Hier, Garance était toute bizarre.

Garance est une des plus grandes vaches du troupeau, avec Gaïa. Elle fait pas loin d’un mètre soixante au garrot, et elle doit peser tranquillou ses six cents kilos. C’est vraiment une grosse vache, et ça n’a rien d’une injure. Elle est plutôt calme et volontaire, toujours parmi les premières en tout : pour rentrer à l’étable, pour entrer en salle de traite ou pour retourner dans la pâture. Et comme ses congénères, elle est plutôt distante avec les humains. Il y a des races, des troupeaux et des individus plus ou moins pot de colle, mais dans cette ferme, les vaches aiment surtout qu’on leur fiche la paix. Cependant, hier, Garance avait une autre façon de voir les choses.

En sortant de la pâture, elle est restée un bon moment à me regarder avant d’éternuer et de descendre à l’étable. J’ai, comme d’habitude, préparé la salle de traite pendant que les vaches prenaient leur goûter, mais quand je suis allée ouvrir le parc d’attente, Garance m’attendait la tête posée sur la barrière. Je lui ai gratté le museau et elle a poussé un gros soupir.
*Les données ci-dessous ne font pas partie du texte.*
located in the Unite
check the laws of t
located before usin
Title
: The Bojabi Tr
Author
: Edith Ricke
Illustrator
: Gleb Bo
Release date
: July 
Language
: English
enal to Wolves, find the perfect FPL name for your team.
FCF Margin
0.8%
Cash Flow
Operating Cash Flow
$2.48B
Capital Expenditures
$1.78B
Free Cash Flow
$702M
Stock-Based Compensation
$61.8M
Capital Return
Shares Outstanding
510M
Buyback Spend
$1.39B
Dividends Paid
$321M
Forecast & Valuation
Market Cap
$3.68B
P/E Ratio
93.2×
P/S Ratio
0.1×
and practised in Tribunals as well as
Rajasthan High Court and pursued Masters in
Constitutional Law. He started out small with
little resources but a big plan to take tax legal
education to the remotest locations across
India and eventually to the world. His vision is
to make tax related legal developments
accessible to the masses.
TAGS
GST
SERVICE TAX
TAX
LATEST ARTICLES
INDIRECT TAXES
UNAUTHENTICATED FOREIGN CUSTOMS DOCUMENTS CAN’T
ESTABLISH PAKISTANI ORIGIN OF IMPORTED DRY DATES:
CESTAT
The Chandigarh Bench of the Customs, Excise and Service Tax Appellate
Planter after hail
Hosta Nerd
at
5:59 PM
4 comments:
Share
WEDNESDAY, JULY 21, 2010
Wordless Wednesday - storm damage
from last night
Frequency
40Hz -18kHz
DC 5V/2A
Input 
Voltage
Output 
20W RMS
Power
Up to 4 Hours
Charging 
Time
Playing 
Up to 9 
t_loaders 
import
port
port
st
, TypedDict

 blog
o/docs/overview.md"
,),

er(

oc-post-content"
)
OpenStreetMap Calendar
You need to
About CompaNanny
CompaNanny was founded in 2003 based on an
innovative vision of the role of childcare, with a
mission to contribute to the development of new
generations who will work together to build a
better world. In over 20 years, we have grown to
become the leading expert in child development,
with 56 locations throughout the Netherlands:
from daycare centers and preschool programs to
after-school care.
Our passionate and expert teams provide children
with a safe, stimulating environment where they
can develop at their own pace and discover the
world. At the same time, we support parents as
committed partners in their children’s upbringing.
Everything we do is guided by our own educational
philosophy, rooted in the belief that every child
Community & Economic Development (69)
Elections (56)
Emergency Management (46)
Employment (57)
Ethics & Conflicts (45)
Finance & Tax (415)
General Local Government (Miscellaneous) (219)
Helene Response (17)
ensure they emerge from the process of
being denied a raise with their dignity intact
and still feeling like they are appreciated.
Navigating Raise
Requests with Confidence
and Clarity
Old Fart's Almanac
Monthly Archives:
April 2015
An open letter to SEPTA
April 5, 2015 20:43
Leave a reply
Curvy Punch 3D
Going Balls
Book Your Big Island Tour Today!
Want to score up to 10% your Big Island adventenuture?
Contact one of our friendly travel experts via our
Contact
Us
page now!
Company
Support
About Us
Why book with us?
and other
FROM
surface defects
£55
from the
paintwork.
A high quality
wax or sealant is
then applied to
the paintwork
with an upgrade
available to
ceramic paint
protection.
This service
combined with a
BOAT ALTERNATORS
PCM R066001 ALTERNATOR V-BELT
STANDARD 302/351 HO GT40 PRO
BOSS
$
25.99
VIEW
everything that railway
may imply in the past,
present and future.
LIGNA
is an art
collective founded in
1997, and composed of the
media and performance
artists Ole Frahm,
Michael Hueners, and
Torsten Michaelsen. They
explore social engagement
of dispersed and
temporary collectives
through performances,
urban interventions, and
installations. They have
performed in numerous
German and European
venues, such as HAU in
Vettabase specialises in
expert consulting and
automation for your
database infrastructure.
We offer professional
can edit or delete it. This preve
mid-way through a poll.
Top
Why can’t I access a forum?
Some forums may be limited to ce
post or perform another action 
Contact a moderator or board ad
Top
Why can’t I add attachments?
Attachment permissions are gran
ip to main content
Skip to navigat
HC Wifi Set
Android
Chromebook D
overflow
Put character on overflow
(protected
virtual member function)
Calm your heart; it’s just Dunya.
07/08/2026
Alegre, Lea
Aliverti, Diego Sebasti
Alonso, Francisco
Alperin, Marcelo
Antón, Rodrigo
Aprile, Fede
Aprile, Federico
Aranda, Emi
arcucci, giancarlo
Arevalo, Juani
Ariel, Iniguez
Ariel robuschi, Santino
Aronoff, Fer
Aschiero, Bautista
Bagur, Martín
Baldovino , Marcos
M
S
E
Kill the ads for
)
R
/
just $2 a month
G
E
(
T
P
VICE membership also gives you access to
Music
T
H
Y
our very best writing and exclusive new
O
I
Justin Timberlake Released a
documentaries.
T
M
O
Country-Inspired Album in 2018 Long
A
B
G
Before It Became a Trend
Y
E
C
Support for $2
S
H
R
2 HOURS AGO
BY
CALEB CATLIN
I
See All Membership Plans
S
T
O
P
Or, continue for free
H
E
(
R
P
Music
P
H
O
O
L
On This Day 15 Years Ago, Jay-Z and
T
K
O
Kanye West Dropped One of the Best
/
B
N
J’ai eu bien de la peine à pousser la grille sur laquelle elle s’appuyait – six cents kilos, vous dis-je ! – puis, passée de l’autre côté, je lui ai caressé l’encolure. Là, elle a baissé sa grosse tête, l’a posée tout doucement contre ma cuisse et est restée sans bouger. Alors j’ai continué à la gratter : derrière les oreilles, ça avait l’air pas mal, mais le mieux, c’était sous le menton. Ça a duré un moment : elle ne voulait plus bouger ! Je l’ai poussée, elle a quand même bien voulu avancer, et je suis allée chercher les autres. Garance est passée la première à la traite, a reniflé partout au moment de sortir, a pris son temps pour le faire mais est sortie quand même. J’ai poursuivi la traite, mais au moment de racler la bouse dans le parc d’attente, qui vois-je, la tête posée sur la barrière ? Ma Garance, qui attendait pour un nouveau câlin ! Certes, je n’avais pas que ça à faire. Mais franchement, comment résister à cette grosse tête quémandant des grattouilles ?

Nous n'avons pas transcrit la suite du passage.